Now Chaplygin fears that the people who drove Nordica into bankruptcy will escape responsibility. And he reminds that this is not the only example of squandering public funds. There is another - Estonia and other Baltic states have been building the Rail Baltica European gauge railroad since 2014, for which the EU has allocated more than €8 billion. Baltic officials promised to put it into operation in 2020 and 2024 - now they promise to do it in 2030 or even more, but in the meantime they are demanding more money from the EU. "Mailis Reps was given a suspended sentence for the coffee machine.

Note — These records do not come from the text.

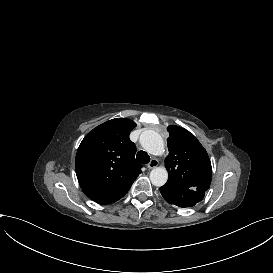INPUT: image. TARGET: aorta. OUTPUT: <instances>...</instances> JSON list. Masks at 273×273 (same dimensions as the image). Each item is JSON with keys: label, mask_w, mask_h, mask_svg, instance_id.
Returning a JSON list of instances; mask_svg holds the SVG:
<instances>
[{"label": "aorta", "mask_w": 273, "mask_h": 273, "mask_svg": "<svg viewBox=\"0 0 273 273\" xmlns=\"http://www.w3.org/2000/svg\"><path fill=\"white\" fill-rule=\"evenodd\" d=\"M142 147L153 155H162L165 151L162 137L153 130H146L140 135ZM150 180L154 186L161 187L168 180V172L165 167H156L150 172Z\"/></svg>", "instance_id": "762f6f07"}]
</instances>
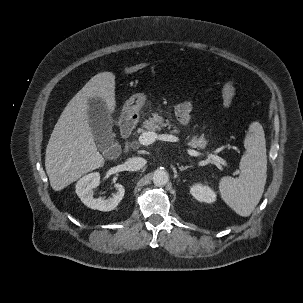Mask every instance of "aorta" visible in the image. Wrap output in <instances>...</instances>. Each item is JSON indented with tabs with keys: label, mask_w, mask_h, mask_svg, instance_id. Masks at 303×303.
<instances>
[{
	"label": "aorta",
	"mask_w": 303,
	"mask_h": 303,
	"mask_svg": "<svg viewBox=\"0 0 303 303\" xmlns=\"http://www.w3.org/2000/svg\"><path fill=\"white\" fill-rule=\"evenodd\" d=\"M169 181L168 173L163 169H157L153 173V183L158 186H164Z\"/></svg>",
	"instance_id": "1"
}]
</instances>
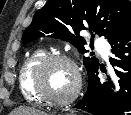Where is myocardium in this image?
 <instances>
[{"instance_id":"f54148a6","label":"myocardium","mask_w":131,"mask_h":115,"mask_svg":"<svg viewBox=\"0 0 131 115\" xmlns=\"http://www.w3.org/2000/svg\"><path fill=\"white\" fill-rule=\"evenodd\" d=\"M57 62L68 64L75 75V85L72 92L66 98H53L49 93L44 90L43 75L49 65ZM82 87V78L80 70L75 61L63 54L46 55L34 68L32 76V88L39 98L54 107H64L71 104L79 95Z\"/></svg>"}]
</instances>
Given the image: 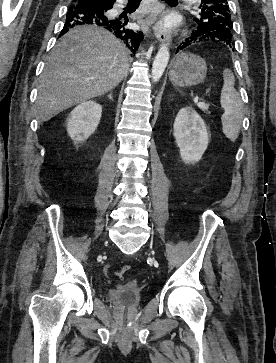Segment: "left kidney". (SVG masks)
Wrapping results in <instances>:
<instances>
[{"mask_svg": "<svg viewBox=\"0 0 276 363\" xmlns=\"http://www.w3.org/2000/svg\"><path fill=\"white\" fill-rule=\"evenodd\" d=\"M173 135L185 164H195L201 160L209 143V134L205 122L193 108L179 110Z\"/></svg>", "mask_w": 276, "mask_h": 363, "instance_id": "left-kidney-1", "label": "left kidney"}]
</instances>
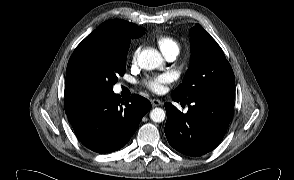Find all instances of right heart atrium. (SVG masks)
<instances>
[{"label": "right heart atrium", "mask_w": 294, "mask_h": 180, "mask_svg": "<svg viewBox=\"0 0 294 180\" xmlns=\"http://www.w3.org/2000/svg\"><path fill=\"white\" fill-rule=\"evenodd\" d=\"M137 58V51H134L132 54V61L135 62Z\"/></svg>", "instance_id": "d8ad5b80"}]
</instances>
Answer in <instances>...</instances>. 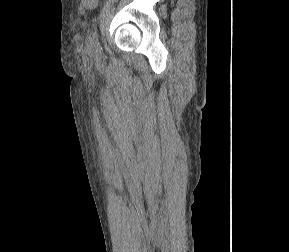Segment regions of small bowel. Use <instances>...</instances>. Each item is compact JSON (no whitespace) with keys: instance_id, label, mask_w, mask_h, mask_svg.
I'll use <instances>...</instances> for the list:
<instances>
[{"instance_id":"small-bowel-1","label":"small bowel","mask_w":289,"mask_h":252,"mask_svg":"<svg viewBox=\"0 0 289 252\" xmlns=\"http://www.w3.org/2000/svg\"><path fill=\"white\" fill-rule=\"evenodd\" d=\"M80 2L85 9L92 10L97 7L99 0H80Z\"/></svg>"}]
</instances>
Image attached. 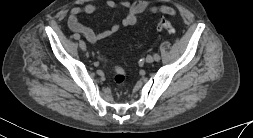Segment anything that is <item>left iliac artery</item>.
<instances>
[{"mask_svg": "<svg viewBox=\"0 0 253 138\" xmlns=\"http://www.w3.org/2000/svg\"><path fill=\"white\" fill-rule=\"evenodd\" d=\"M154 59H155V61H159L160 60V56H159L158 53L154 54Z\"/></svg>", "mask_w": 253, "mask_h": 138, "instance_id": "obj_1", "label": "left iliac artery"}]
</instances>
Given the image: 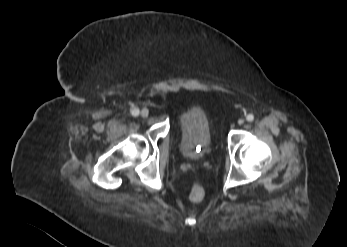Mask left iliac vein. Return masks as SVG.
Here are the masks:
<instances>
[{
	"instance_id": "obj_1",
	"label": "left iliac vein",
	"mask_w": 347,
	"mask_h": 247,
	"mask_svg": "<svg viewBox=\"0 0 347 247\" xmlns=\"http://www.w3.org/2000/svg\"><path fill=\"white\" fill-rule=\"evenodd\" d=\"M238 124H239V125L244 124V119H239V120H238Z\"/></svg>"
}]
</instances>
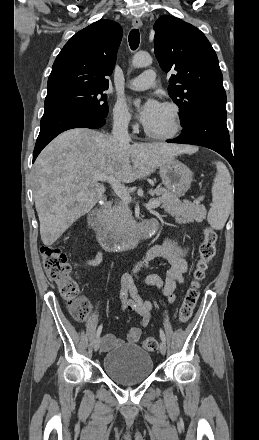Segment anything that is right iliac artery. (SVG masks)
Returning a JSON list of instances; mask_svg holds the SVG:
<instances>
[{
  "mask_svg": "<svg viewBox=\"0 0 259 440\" xmlns=\"http://www.w3.org/2000/svg\"><path fill=\"white\" fill-rule=\"evenodd\" d=\"M102 324L98 327L97 332H96V337H99L101 332H102Z\"/></svg>",
  "mask_w": 259,
  "mask_h": 440,
  "instance_id": "82829eb1",
  "label": "right iliac artery"
}]
</instances>
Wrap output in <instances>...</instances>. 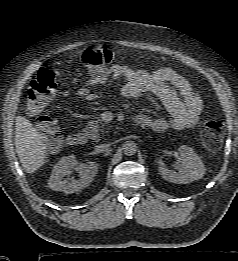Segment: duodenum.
<instances>
[{
    "label": "duodenum",
    "instance_id": "obj_1",
    "mask_svg": "<svg viewBox=\"0 0 238 261\" xmlns=\"http://www.w3.org/2000/svg\"><path fill=\"white\" fill-rule=\"evenodd\" d=\"M136 123L142 125L143 120L141 118H137ZM66 142L71 147H78L86 142V136L82 133L70 134L67 137Z\"/></svg>",
    "mask_w": 238,
    "mask_h": 261
}]
</instances>
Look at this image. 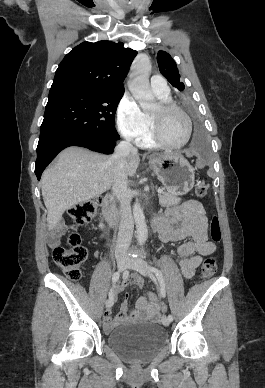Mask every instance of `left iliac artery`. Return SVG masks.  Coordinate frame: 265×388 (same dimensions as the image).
<instances>
[{
	"mask_svg": "<svg viewBox=\"0 0 265 388\" xmlns=\"http://www.w3.org/2000/svg\"><path fill=\"white\" fill-rule=\"evenodd\" d=\"M149 270L156 275V277L159 281V284H160V293H161L162 297H165V295H166L165 282H164V278H163V274H162L161 270H159L158 268L153 267V266H150ZM168 319L170 320V322L173 321V316L171 314H169Z\"/></svg>",
	"mask_w": 265,
	"mask_h": 388,
	"instance_id": "44dca946",
	"label": "left iliac artery"
}]
</instances>
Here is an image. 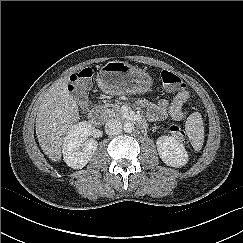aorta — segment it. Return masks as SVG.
<instances>
[{"label":"aorta","mask_w":243,"mask_h":243,"mask_svg":"<svg viewBox=\"0 0 243 243\" xmlns=\"http://www.w3.org/2000/svg\"><path fill=\"white\" fill-rule=\"evenodd\" d=\"M123 130H124V132H126V133H131V132L134 130V124L131 123V122H126V123L123 125Z\"/></svg>","instance_id":"aorta-1"}]
</instances>
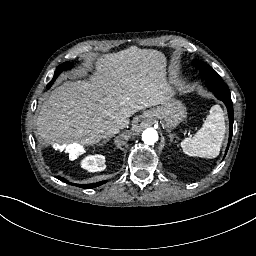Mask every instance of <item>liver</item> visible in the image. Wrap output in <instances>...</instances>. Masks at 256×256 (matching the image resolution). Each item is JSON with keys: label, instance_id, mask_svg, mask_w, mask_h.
Instances as JSON below:
<instances>
[{"label": "liver", "instance_id": "obj_1", "mask_svg": "<svg viewBox=\"0 0 256 256\" xmlns=\"http://www.w3.org/2000/svg\"><path fill=\"white\" fill-rule=\"evenodd\" d=\"M165 62L159 51L136 46L107 55L93 82L65 83L43 103L38 134L50 144L99 143L111 128H125L139 110L173 97L164 80ZM137 121L135 117L132 123Z\"/></svg>", "mask_w": 256, "mask_h": 256}]
</instances>
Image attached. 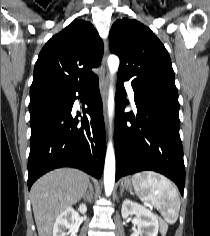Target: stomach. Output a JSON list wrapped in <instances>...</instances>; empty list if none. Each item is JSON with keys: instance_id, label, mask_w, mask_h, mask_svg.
<instances>
[{"instance_id": "stomach-1", "label": "stomach", "mask_w": 210, "mask_h": 236, "mask_svg": "<svg viewBox=\"0 0 210 236\" xmlns=\"http://www.w3.org/2000/svg\"><path fill=\"white\" fill-rule=\"evenodd\" d=\"M121 187L126 190H131L134 185L130 179H124L121 183Z\"/></svg>"}]
</instances>
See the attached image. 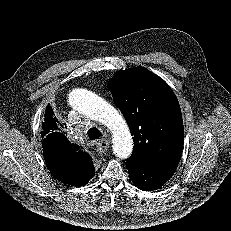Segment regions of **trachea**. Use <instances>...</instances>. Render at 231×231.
<instances>
[{
    "mask_svg": "<svg viewBox=\"0 0 231 231\" xmlns=\"http://www.w3.org/2000/svg\"><path fill=\"white\" fill-rule=\"evenodd\" d=\"M87 136L90 140H98L103 138L102 132L96 127L90 128L87 132Z\"/></svg>",
    "mask_w": 231,
    "mask_h": 231,
    "instance_id": "obj_1",
    "label": "trachea"
}]
</instances>
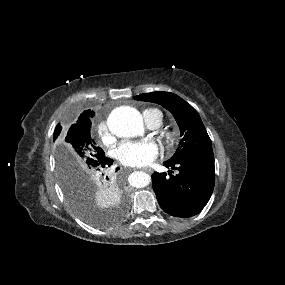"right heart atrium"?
Masks as SVG:
<instances>
[{
	"label": "right heart atrium",
	"mask_w": 285,
	"mask_h": 285,
	"mask_svg": "<svg viewBox=\"0 0 285 285\" xmlns=\"http://www.w3.org/2000/svg\"><path fill=\"white\" fill-rule=\"evenodd\" d=\"M97 131L104 143L111 140V133L106 119H103L98 123Z\"/></svg>",
	"instance_id": "right-heart-atrium-1"
}]
</instances>
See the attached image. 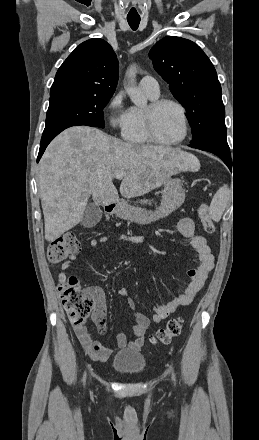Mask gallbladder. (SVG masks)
<instances>
[{
    "instance_id": "obj_1",
    "label": "gallbladder",
    "mask_w": 259,
    "mask_h": 440,
    "mask_svg": "<svg viewBox=\"0 0 259 440\" xmlns=\"http://www.w3.org/2000/svg\"><path fill=\"white\" fill-rule=\"evenodd\" d=\"M102 218V210L95 203H89L81 219L82 226L91 228L96 226Z\"/></svg>"
}]
</instances>
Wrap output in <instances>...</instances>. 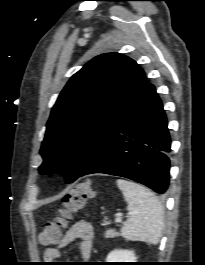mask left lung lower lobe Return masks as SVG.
Listing matches in <instances>:
<instances>
[{"label": "left lung lower lobe", "instance_id": "1", "mask_svg": "<svg viewBox=\"0 0 205 265\" xmlns=\"http://www.w3.org/2000/svg\"><path fill=\"white\" fill-rule=\"evenodd\" d=\"M170 145L162 102L149 83L130 113L77 178L92 173L111 174L165 193L169 185Z\"/></svg>", "mask_w": 205, "mask_h": 265}]
</instances>
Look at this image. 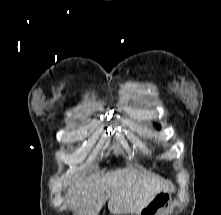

I am very curious when the prosecutor's office will deal with the managers of Nordica and Rail Baltica with salaries in the tens of thousands of euros, who squandered hundreds of millions of public funds, as well as the politicians who cover this outrage?", - indignant Alexander Chaplygin.
Political scientist Maxim Reva, a native of Estonia, told Izvestia that the Nordica story illustrates the system of collective irresponsibility of officialdom in that country. "While the state has a tough repressive apparatus in place, it is deployed not against corrupt officials, but against the Russian-speaking minority. Journalists who cooperated with Russian media, human rights activists and non-system politicians who tried to protect the rights of the Russian community are sent to jail. But the corrupt can sleep easy. Who will hold them accountable? In Estonia, the system of hand washing hand has long been established. The father of the same Kai Kallas, a high-ranking former politician Siim Kallas was repeatedly accused of corruption, and he still feels fine. And corrupt officials of a lower status also sleep well," Reva summarizes.